Drei Kirch-Gläubiger stehen vor Übernahme der Renn-Serie
Banken greifen nach Formel 1

Ein Bankentrio plant den Zugriff auf die Formel 1. Drei Gläubiger der Kirch-Gruppe wollen sich die Mehrheit an der Renn-Serie sichern, um sie dann so schnell wie möglich weiterzuverkaufen.

FRANKFURT/M. Knapp zwei Wochen nach dem Kollaps der Kirch-Gruppe greifen drei Gläubigerbanken nach den Anteilen des Münchener Medienkonzerns an der Formel 1. Nach Informationen des Handelsblatts werden die Bayerische Landesbank (Bayern LB) sowie die beiden US-Institute JP Morgan Chase und Lehman Brothers zunächst auf die Rückzahlung ihrer Kirch-Kredite verzichten. Im Gegenzug wollen sie sich mit den Einnahmen aus dem Verkauf der Formel-1-Mehrheit schadlos halten. Die Anteile sollen innerhalb der kommenden zwei bis drei Wochen auf die Banken übergehen.

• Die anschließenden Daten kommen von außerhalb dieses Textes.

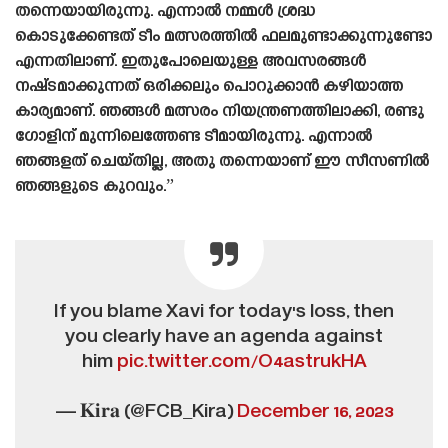
തന്നെയായിരുന്നു. എന്നാൽ നമ്മൾ ശ്രദ്ധ
കൊടുക്കേണ്ടത് ടീം മത്സരത്തിൽ ഫലമുണ്ടാക്കുന്നുണ്ടോ
എന്നതിലാണ്. ഇതുപോലെയുള്ള അവസരങ്ങൾ
നഷ്‌ടമാക്കുന്നത് ഒരിക്കലും പൊറുക്കാൻ കഴിയാത്ത
കാര്യമാണ്. ഞങ്ങൾ മത്സരം നിയന്ത്രണത്തിലാക്കി, രണ്ടു
ഗോളിന് മുന്നിലെത്തേണ്ട ടീമായിരുന്നു. എന്നാൽ
ഞങ്ങളത് ചെയ്‌തില്ല, അതു തന്നെയാണ് ഈ സീസണിൽ
ഞങ്ങളുടെ കുറവും.”
If you blame Xavi for today's loss, then
you clearly have an agenda against
him
pic.twitter.com/O4astrukHA
— 𝐊𝐢𝐫𝐚 (@FCB_Kira)
December 16, 2023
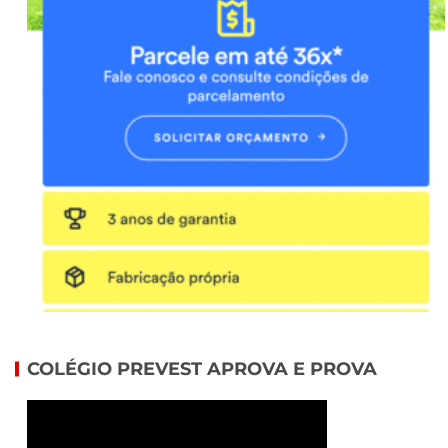
COLÉGIO PREVEST APROVA E PROVA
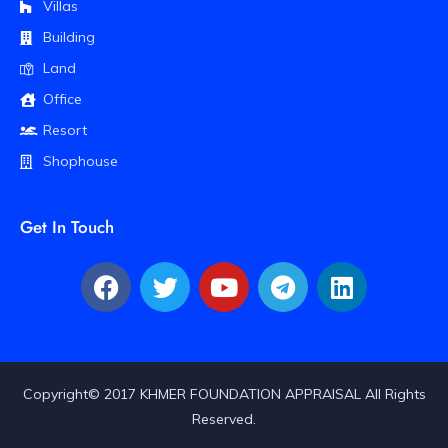
Villas
Building
Land
Office
Resort
Shophouse
Get In Touch
Copyright© 2017 KHMER FOUNDATION APPRAISAL All Rights
Reserved.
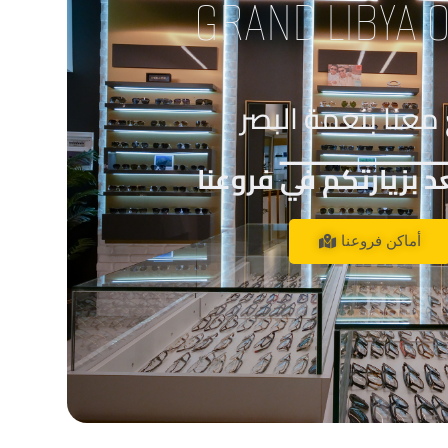
GRAND LIBYA O
معنا بنعمة البصر
___________
 بزيارتكم في فروعنا
أماكن فروعنا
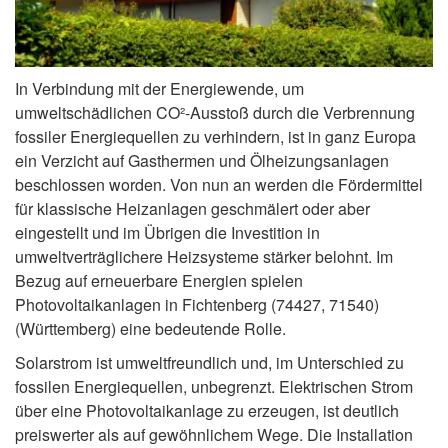
In Verbindung mit der Energiewende, um
umweltschädlichen CO²-Ausstoß durch die Verbrennung
fossiler Energiequellen zu verhindern, ist in ganz Europa
ein Verzicht auf Gasthermen und Ölheizungsanlagen
beschlossen worden. Von nun an werden die Fördermittel
für klassische Heizanlagen geschmälert oder aber
eingestellt und im Übrigen die Investition in
umweltverträglichere Heizsysteme stärker belohnt. Im
Bezug auf erneuerbare Energien spielen
Photovoltaikanlagen in Fichtenberg (74427, 71540)
(Württemberg) eine bedeutende Rolle.
Solarstrom ist umweltfreundlich und, im Unterschied zu
fossilen Energiequellen, unbegrenzt. Elektrischen Strom
über eine Photovoltaikanlage zu erzeugen, ist deutlich
preiswerter als auf gewöhnlichem Wege. Die Installation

Kirch hatte Anfang 2001 von dem maroden Medienunternehmen EM.TV die Mehrheit an der Formel 1 für 1,6 Mrd. $ übernommen. Finanziert wurde der Kauf von der Bayern LB und den beiden US-Banken, die sich ihre Kredite mit den Anteilen an der Formel-1-Holding Slec besichern ließen. Kirch hält 58 % an der Slec, die zusammen mit weiteren 17 %, die noch bei EM.TV liegen, den Banken verpfändet wurden. Die restlichen 25 % der Slec gehören dem Formel-1-Chef Bernie Ecclestone.

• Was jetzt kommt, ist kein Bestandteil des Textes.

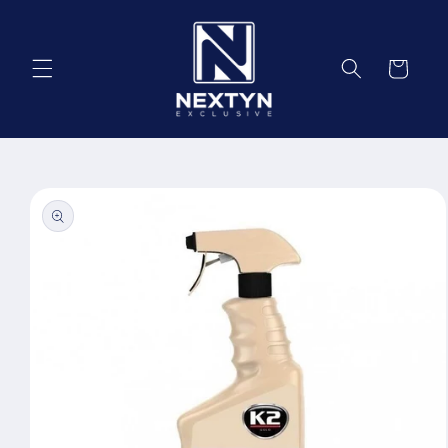
Salt la
conținut
Coș
Salt la
informațiile
despre
produs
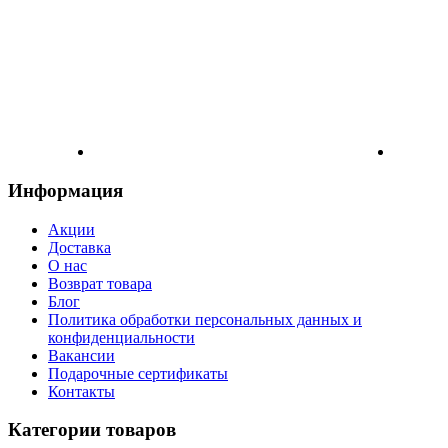
Информация
Акции
Доставка
О нас
Возврат товара
Блог
Политика обработки персональных данных и
конфиденциальности
Вакансии
Подарочные сертификаты
Контакты
Категории товаров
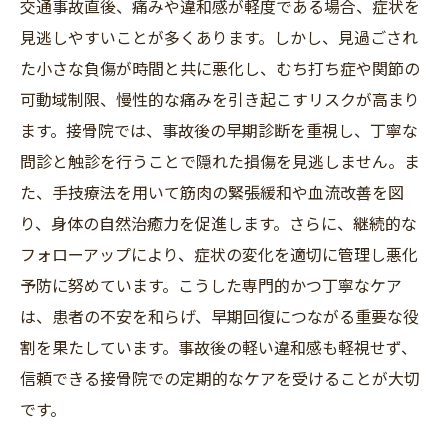
交通事故直後、痛みや違和感が軽度である場合、症状を
交通事故後の怪我悪化を防ぐために知っておく
見逃しやすいことが多くあります。しかし、見過ごされ
べき注意点とは？
た小さな負傷が時間と共に悪化し、むち打ち症や関節の
可動域制限、慢性的な痛みを引き起こすリスクが高まり
接骨院が導く自然治癒力の引き出し方と回復へ
ます。接骨院では、事故後の早期診断を重視し、丁寧な
の道筋
問診と触診を行うことで隠れた損傷を見逃しません。ま
た、手技療法を用いて筋肉の緊張緩和や血流改善を図
り、身体の自然治癒力を促進します。さらに、継続的な
フォローアップにより、症状の変化を適切に管理し悪化
予防に努めています。こうした専門的かつ丁寧なケア
は、患者の不安を和らげ、早期回復につながる重要な役
割を果たしています。事故後の軽い違和感も軽視せず、
信頼できる接骨院での定期的なケアを受けることが大切
です。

Im verschachtelten Imperium des Medienpatriarchen Leo Kirch liegen die Formel-1-Anteile bei der Kirch Beteiligungs GmbH & Co KG, die noch nicht von der Insolvenz der Kirch Media betroffen ist. Allerdings rechnen unternehmensnahe Kreise für die kommenden Tage mit weiteren Insolvenzen innerhalb der Gruppe, die dann auch die Beteiligungs GmbH treffen könnten.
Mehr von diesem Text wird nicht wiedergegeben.